▶ **Your objective**: When you reach the records below, output each one exactly.

(Structured page parsing data)
----------

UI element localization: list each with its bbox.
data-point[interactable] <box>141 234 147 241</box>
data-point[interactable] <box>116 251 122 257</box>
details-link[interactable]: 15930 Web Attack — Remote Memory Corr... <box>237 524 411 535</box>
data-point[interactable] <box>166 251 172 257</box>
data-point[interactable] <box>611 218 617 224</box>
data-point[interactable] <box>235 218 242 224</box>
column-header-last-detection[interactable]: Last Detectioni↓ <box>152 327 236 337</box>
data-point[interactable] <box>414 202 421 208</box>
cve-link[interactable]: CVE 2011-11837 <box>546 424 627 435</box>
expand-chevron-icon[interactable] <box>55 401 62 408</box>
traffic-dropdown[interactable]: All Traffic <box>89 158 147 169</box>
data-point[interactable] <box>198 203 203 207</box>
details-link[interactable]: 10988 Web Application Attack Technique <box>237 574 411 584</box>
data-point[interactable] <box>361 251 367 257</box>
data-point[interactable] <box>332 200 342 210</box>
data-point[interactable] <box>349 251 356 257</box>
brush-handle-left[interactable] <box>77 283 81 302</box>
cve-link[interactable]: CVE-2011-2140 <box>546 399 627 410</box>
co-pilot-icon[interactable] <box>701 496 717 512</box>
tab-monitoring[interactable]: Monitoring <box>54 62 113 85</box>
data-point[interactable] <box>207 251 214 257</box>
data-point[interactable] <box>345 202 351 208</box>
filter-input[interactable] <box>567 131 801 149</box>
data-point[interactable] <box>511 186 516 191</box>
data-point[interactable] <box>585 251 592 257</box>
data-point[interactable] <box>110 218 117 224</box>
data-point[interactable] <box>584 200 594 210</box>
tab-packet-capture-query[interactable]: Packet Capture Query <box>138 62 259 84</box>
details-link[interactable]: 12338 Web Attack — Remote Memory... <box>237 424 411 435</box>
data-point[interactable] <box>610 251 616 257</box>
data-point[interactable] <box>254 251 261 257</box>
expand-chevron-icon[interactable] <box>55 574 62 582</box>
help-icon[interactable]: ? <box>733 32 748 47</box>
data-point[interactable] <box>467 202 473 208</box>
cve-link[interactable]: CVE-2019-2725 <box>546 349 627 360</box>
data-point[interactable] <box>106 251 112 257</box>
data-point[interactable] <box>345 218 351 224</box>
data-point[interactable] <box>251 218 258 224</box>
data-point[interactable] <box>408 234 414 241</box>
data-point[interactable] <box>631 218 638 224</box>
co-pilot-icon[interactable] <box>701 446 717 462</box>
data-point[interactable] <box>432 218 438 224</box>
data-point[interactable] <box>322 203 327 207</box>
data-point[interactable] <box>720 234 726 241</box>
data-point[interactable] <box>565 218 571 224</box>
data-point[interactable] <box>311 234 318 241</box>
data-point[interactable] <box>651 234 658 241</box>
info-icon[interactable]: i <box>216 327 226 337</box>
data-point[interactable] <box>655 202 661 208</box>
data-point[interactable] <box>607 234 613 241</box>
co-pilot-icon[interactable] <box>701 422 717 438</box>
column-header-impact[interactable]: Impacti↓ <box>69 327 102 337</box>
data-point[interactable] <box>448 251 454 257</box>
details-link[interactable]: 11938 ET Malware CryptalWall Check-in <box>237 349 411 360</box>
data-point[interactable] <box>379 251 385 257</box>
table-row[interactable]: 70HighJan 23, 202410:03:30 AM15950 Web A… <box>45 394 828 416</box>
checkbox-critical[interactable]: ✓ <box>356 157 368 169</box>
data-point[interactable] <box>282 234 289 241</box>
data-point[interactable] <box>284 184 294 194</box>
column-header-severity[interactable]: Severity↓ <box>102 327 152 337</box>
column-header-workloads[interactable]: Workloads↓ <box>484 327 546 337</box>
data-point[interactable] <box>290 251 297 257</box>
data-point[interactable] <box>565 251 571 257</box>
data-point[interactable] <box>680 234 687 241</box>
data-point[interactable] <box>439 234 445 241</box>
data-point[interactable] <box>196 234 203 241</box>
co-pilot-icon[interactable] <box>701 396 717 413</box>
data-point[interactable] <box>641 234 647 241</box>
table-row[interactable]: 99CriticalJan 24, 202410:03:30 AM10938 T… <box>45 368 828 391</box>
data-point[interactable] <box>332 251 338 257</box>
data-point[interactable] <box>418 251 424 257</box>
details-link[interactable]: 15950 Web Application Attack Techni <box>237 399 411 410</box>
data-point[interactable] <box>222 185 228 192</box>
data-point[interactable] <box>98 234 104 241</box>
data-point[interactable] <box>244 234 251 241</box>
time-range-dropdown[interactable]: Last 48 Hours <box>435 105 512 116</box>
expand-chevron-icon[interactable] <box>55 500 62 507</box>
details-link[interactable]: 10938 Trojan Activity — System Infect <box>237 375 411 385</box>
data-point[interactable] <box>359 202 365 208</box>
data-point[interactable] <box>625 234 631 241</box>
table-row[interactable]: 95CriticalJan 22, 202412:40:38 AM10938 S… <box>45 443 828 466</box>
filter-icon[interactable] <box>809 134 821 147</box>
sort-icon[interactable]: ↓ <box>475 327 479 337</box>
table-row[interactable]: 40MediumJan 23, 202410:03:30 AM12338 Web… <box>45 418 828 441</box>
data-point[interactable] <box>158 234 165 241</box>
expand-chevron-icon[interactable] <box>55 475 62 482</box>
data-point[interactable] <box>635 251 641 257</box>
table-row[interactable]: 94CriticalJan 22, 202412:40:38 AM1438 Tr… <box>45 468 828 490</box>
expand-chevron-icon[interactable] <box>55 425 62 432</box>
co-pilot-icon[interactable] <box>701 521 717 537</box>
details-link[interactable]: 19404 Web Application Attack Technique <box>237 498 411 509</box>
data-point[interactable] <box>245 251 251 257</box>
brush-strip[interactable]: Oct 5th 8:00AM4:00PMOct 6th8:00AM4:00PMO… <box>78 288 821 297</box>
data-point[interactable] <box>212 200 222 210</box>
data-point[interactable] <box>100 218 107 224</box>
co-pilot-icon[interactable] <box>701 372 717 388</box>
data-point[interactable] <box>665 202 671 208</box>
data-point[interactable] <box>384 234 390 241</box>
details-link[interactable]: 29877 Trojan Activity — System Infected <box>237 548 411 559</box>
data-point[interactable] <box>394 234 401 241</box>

----------

▶ **Response box**:
UI element localization: list each with its bbox.
data-point[interactable] <box>141 234 147 241</box>
data-point[interactable] <box>116 251 122 257</box>
details-link[interactable]: 15930 Web Attack — Remote Memory Corr... <box>237 524 411 535</box>
data-point[interactable] <box>166 251 172 257</box>
data-point[interactable] <box>611 218 617 224</box>
data-point[interactable] <box>235 218 242 224</box>
column-header-last-detection[interactable]: Last Detectioni↓ <box>152 327 236 337</box>
data-point[interactable] <box>414 202 421 208</box>
cve-link[interactable]: CVE 2011-11837 <box>546 424 627 435</box>
expand-chevron-icon[interactable] <box>55 401 62 408</box>
traffic-dropdown[interactable]: All Traffic <box>89 158 147 169</box>
data-point[interactable] <box>198 203 203 207</box>
details-link[interactable]: 10988 Web Application Attack Technique <box>237 574 411 584</box>
data-point[interactable] <box>361 251 367 257</box>
data-point[interactable] <box>332 200 342 210</box>
data-point[interactable] <box>349 251 356 257</box>
brush-handle-left[interactable] <box>77 283 81 302</box>
cve-link[interactable]: CVE-2011-2140 <box>546 399 627 410</box>
co-pilot-icon[interactable] <box>701 496 717 512</box>
tab-monitoring[interactable]: Monitoring <box>54 62 113 85</box>
data-point[interactable] <box>207 251 214 257</box>
data-point[interactable] <box>345 202 351 208</box>
filter-input[interactable] <box>567 131 801 149</box>
data-point[interactable] <box>511 186 516 191</box>
data-point[interactable] <box>585 251 592 257</box>
data-point[interactable] <box>110 218 117 224</box>
data-point[interactable] <box>584 200 594 210</box>
tab-packet-capture-query[interactable]: Packet Capture Query <box>138 62 259 84</box>
details-link[interactable]: 12338 Web Attack — Remote Memory... <box>237 424 411 435</box>
data-point[interactable] <box>610 251 616 257</box>
data-point[interactable] <box>254 251 261 257</box>
expand-chevron-icon[interactable] <box>55 574 62 582</box>
help-icon[interactable]: ? <box>733 32 748 47</box>
data-point[interactable] <box>467 202 473 208</box>
cve-link[interactable]: CVE-2019-2725 <box>546 349 627 360</box>
data-point[interactable] <box>106 251 112 257</box>
data-point[interactable] <box>345 218 351 224</box>
data-point[interactable] <box>251 218 258 224</box>
data-point[interactable] <box>408 234 414 241</box>
data-point[interactable] <box>631 218 638 224</box>
co-pilot-icon[interactable] <box>701 446 717 462</box>
data-point[interactable] <box>432 218 438 224</box>
data-point[interactable] <box>322 203 327 207</box>
data-point[interactable] <box>720 234 726 241</box>
data-point[interactable] <box>565 218 571 224</box>
data-point[interactable] <box>311 234 318 241</box>
data-point[interactable] <box>651 234 658 241</box>
info-icon[interactable]: i <box>216 327 226 337</box>
data-point[interactable] <box>655 202 661 208</box>
data-point[interactable] <box>607 234 613 241</box>
co-pilot-icon[interactable] <box>701 422 717 438</box>
column-header-impact[interactable]: Impacti↓ <box>69 327 102 337</box>
data-point[interactable] <box>448 251 454 257</box>
details-link[interactable]: 11938 ET Malware CryptalWall Check-in <box>237 349 411 360</box>
data-point[interactable] <box>379 251 385 257</box>
table-row[interactable]: 70HighJan 23, 202410:03:30 AM15950 Web A… <box>45 394 828 416</box>
checkbox-critical[interactable]: ✓ <box>356 157 368 169</box>
data-point[interactable] <box>282 234 289 241</box>
data-point[interactable] <box>284 184 294 194</box>
column-header-severity[interactable]: Severity↓ <box>102 327 152 337</box>
column-header-workloads[interactable]: Workloads↓ <box>484 327 546 337</box>
data-point[interactable] <box>290 251 297 257</box>
data-point[interactable] <box>565 251 571 257</box>
data-point[interactable] <box>680 234 687 241</box>
data-point[interactable] <box>439 234 445 241</box>
data-point[interactable] <box>196 234 203 241</box>
co-pilot-icon[interactable] <box>701 396 717 413</box>
data-point[interactable] <box>641 234 647 241</box>
table-row[interactable]: 99CriticalJan 24, 202410:03:30 AM10938 T… <box>45 368 828 391</box>
data-point[interactable] <box>332 251 338 257</box>
data-point[interactable] <box>418 251 424 257</box>
details-link[interactable]: 15950 Web Application Attack Techni <box>237 399 411 410</box>
data-point[interactable] <box>222 185 228 192</box>
data-point[interactable] <box>98 234 104 241</box>
data-point[interactable] <box>244 234 251 241</box>
time-range-dropdown[interactable]: Last 48 Hours <box>435 105 512 116</box>
expand-chevron-icon[interactable] <box>55 500 62 507</box>
details-link[interactable]: 10938 Trojan Activity — System Infect <box>237 375 411 385</box>
data-point[interactable] <box>359 202 365 208</box>
data-point[interactable] <box>625 234 631 241</box>
table-row[interactable]: 95CriticalJan 22, 202412:40:38 AM10938 S… <box>45 443 828 466</box>
filter-icon[interactable] <box>809 134 821 147</box>
sort-icon[interactable]: ↓ <box>475 327 479 337</box>
table-row[interactable]: 40MediumJan 23, 202410:03:30 AM12338 Web… <box>45 418 828 441</box>
data-point[interactable] <box>158 234 165 241</box>
expand-chevron-icon[interactable] <box>55 475 62 482</box>
data-point[interactable] <box>635 251 641 257</box>
table-row[interactable]: 94CriticalJan 22, 202412:40:38 AM1438 Tr… <box>45 468 828 490</box>
expand-chevron-icon[interactable] <box>55 425 62 432</box>
co-pilot-icon[interactable] <box>701 521 717 537</box>
details-link[interactable]: 19404 Web Application Attack Technique <box>237 498 411 509</box>
data-point[interactable] <box>245 251 251 257</box>
brush-strip[interactable]: Oct 5th 8:00AM4:00PMOct 6th8:00AM4:00PMO… <box>78 288 821 297</box>
data-point[interactable] <box>212 200 222 210</box>
data-point[interactable] <box>100 218 107 224</box>
co-pilot-icon[interactable] <box>701 372 717 388</box>
data-point[interactable] <box>665 202 671 208</box>
data-point[interactable] <box>384 234 390 241</box>
details-link[interactable]: 29877 Trojan Activity — System Infected <box>237 548 411 559</box>
data-point[interactable] <box>394 234 401 241</box>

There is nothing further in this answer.